München – Es waren schon schlechte Konjunkturnachrichten, die das Ifo-Institut für nächstes Jahr im Gepäck hatte. Dann hat die Ampelregierung tags zuvor Eckpunkte ihrer Haushaltsplanung vorgestellt. Nun sind die Vorhersagen noch einmal düsterer. Von 1,4 auf noch 0,9 Prozent Zuwachs wollte Ifo die Prognose für das Bruttoinlandsprodukt (BIP) ursprünglich kappen. Immerhin ein Plus nach dem für 2023 zu erwartenden Minus von 0,3 Prozent. Aber weil die Ampel nächstes Jahr die Schuldenbremse einhalten will, müssen Staatsausgaben gekürzt werden, was die Konjunktur zusätzlich dämpft. „Etwa 30 Milliarden Euro müssen Bund und Länder sparen, um die Schuldenbremse einzuhalten“, sagt Ifo-Konkjunkturchef Timo Wollmershäuser.

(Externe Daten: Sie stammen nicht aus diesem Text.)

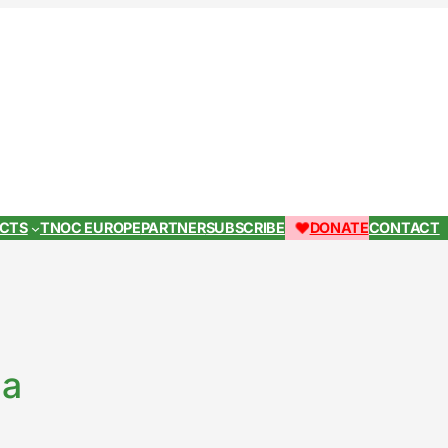
ECTS
TNOC EUROPE
PARTNER
SUBSCRIBE
DONATE
CONTACT
la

Als Folge bleiben wohl nur noch 0,6 Prozent Wachstum übrig. Gegenüber der Ifo-Vorgängerprognose für kommendes Jahr würde sich das geschätzte Wachstum also mehr als halbieren. 2025 geht es mit kalkulierten 1,3 Prozent BIP-Zuwachs zwar besser, aber immer noch schleppend weiter, sagen die Ifo-Forscher.
„Deutschland fehlt eine Wachstumsstrategie“, betont Ifo-Chef Clemens Fuest. Die jüngsten Beschlüsse der Ampel zum Bundeshaushalt gingen aber wenigstens in die richtige Richtung. Den Sparwillen nimmt er der Bundesregierung ab. „Aber wirklich präzise wissen wir immer noch nicht, wie die Haushaltsanpassungen ausfallen“, bemängelt er und ist damit nicht allein. Die Schuldenbremse zwinge, Ausgaben zu priorisieren, und zu mehr Ehrlichkeit, hebt der Ökonom hervor. Er meint damit die lange von der Politik gezeichnete Illusion, dass Bürger Mammutaufgaben wie den Umbau zu einer grünen Wirtschaft die Bürger nicht besonders spüren werden. Das mache nun der Wahrheit Platz, dass Belastungen für jedermann absehbar empfindlich würden. Andererseits sagt Ifo für 2024 ein starkes Nachlassen der Inflation voraus. Von knapp sechs Prozent in diesem Jahr soll sie auf 2,2 Prozent schrumpfen. Inflationssteigernde Effekte der neuen Haushaltspläne würden daran wenig ändern, beruhigt Wollmershäuser. So würde die vorgesehen höhere Bepreisung des Klimakillers Kohlendioxid (CO2) mit ihren Auswirkungen auf Sprit- und Heizpreise die Inflationsrate auf maximal 2,3 Prozent steigen lassen. Weniger entspannt dürfte es 2024 auf dem Arbeitsmarkt zugehen. Hier sagt Ifo ein Anwachsen der Arbeitslosenquote von in diesem Jahr 5,7 auf 5,9 Prozent voraus. Rund 100 000 Arbeitslose mehr auf dann 2,7 Millionen bedeutet das. Speziell in der für Deutschland wichtigen chemischen Industrie sieht Ifo in Teilen anhaltende Anwanderungstendenzen mit unumkehrbaren Arbeitsplatzverlusten. Das gehe auf das erhöhte Energiepreisniveau zurück. Insgesamt seien 15 Prozent der industriellen Wertschöpfung hierzulande energieintensiv, sagt Fuest zur Dimension dieses Problems.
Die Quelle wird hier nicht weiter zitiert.